Les capteurs quantiques offrent des mesures d'une sensibilité exceptionnelle.
Si les ordinateurs quantiques font sensation, les capteurs quantiques, qui exploitent le comportement des particules subatomiques pour des mesures ultra-précises, promettent des avancées tout aussi majeures. Ils pourraient équiper des véhicules autonomes capables de détecter les angles morts, des IRM portables monitorant l'activité cérébrale en continu, des systèmes de navigation sous-marine ou encore des alertes précoces pour volcans et séismes.

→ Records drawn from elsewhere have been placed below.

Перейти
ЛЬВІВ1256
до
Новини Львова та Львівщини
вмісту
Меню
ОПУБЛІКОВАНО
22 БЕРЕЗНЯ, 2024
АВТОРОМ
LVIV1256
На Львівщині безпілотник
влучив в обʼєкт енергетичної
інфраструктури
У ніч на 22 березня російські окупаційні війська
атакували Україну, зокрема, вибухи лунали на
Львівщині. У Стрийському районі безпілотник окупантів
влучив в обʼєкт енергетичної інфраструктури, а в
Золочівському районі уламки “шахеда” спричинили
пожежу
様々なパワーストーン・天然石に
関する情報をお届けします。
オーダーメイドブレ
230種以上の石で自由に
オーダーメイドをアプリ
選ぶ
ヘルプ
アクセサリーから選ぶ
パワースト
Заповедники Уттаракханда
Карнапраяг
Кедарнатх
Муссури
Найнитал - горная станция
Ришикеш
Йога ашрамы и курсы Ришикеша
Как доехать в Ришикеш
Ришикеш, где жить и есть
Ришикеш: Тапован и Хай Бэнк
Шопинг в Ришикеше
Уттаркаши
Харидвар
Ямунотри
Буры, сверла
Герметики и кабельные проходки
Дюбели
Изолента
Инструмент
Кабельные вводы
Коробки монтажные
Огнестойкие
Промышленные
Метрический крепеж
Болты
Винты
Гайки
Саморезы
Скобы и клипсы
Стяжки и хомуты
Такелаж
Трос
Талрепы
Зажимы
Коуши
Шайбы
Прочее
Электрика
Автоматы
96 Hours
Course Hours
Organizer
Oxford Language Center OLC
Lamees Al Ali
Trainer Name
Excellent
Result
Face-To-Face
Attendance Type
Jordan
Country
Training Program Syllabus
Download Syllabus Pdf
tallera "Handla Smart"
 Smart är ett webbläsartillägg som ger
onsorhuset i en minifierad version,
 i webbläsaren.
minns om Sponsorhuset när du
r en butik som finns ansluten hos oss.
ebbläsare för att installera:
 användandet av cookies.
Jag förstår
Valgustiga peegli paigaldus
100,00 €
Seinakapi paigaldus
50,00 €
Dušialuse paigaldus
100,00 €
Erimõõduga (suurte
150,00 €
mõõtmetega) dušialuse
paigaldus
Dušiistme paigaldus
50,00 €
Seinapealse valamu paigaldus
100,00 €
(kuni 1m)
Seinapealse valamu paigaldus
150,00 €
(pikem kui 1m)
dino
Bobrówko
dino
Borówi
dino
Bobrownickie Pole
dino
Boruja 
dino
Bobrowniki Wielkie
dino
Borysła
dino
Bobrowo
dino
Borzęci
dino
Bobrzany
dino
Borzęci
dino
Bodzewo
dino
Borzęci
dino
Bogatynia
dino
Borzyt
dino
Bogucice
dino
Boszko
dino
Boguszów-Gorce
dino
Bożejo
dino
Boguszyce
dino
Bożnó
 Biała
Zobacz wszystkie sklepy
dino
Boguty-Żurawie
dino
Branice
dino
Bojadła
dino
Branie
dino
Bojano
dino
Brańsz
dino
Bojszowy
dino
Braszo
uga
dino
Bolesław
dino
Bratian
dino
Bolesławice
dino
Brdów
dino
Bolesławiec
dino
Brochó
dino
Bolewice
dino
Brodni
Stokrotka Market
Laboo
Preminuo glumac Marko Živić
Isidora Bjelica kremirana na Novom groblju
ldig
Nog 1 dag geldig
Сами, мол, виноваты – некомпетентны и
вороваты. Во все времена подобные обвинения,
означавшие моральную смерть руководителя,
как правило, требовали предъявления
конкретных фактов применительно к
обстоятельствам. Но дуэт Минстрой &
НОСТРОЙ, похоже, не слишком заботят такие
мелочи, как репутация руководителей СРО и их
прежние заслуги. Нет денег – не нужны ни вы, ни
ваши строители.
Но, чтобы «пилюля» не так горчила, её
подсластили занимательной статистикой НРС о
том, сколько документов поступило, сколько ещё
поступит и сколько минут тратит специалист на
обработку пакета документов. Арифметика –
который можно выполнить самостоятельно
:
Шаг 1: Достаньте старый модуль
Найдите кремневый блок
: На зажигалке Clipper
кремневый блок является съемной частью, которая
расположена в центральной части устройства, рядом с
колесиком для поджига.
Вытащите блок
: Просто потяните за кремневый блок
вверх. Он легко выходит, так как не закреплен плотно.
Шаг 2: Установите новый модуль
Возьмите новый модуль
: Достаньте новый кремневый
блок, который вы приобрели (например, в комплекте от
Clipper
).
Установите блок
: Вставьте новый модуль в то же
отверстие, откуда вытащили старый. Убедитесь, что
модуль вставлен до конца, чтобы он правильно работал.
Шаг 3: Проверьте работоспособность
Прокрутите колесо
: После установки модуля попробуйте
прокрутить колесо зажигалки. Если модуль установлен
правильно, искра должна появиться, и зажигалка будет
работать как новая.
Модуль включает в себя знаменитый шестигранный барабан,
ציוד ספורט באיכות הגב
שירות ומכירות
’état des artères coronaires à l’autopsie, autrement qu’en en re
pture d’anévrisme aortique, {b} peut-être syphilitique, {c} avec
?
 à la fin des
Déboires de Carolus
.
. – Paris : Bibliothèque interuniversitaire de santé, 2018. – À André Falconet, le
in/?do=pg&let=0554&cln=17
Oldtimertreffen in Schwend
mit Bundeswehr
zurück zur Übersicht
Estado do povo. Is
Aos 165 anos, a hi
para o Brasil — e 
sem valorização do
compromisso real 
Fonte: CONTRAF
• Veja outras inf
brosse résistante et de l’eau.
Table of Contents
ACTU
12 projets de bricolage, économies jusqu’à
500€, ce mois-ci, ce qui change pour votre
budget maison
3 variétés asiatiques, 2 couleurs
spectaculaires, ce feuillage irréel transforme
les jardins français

La précision d'un instrument de mesure s'améliore à mesure que l'unité de base diminue. Les capteurs quantiques atteignent des résolutions extrêmes en utilisant les particules subatomiques. Par exemple, ils s'appuient sur les transitions d'énergie des électrons. Les horloges atomiques en sont un cas emblématique : le temps universel repose sur les transitions énergétiques des atomes de césium-133, survenant des milliards de fois par seconde avec une constance remarquable. Cela garantit une stabilité inégalée, servant de référence pour synchroniser les horloges mondiales.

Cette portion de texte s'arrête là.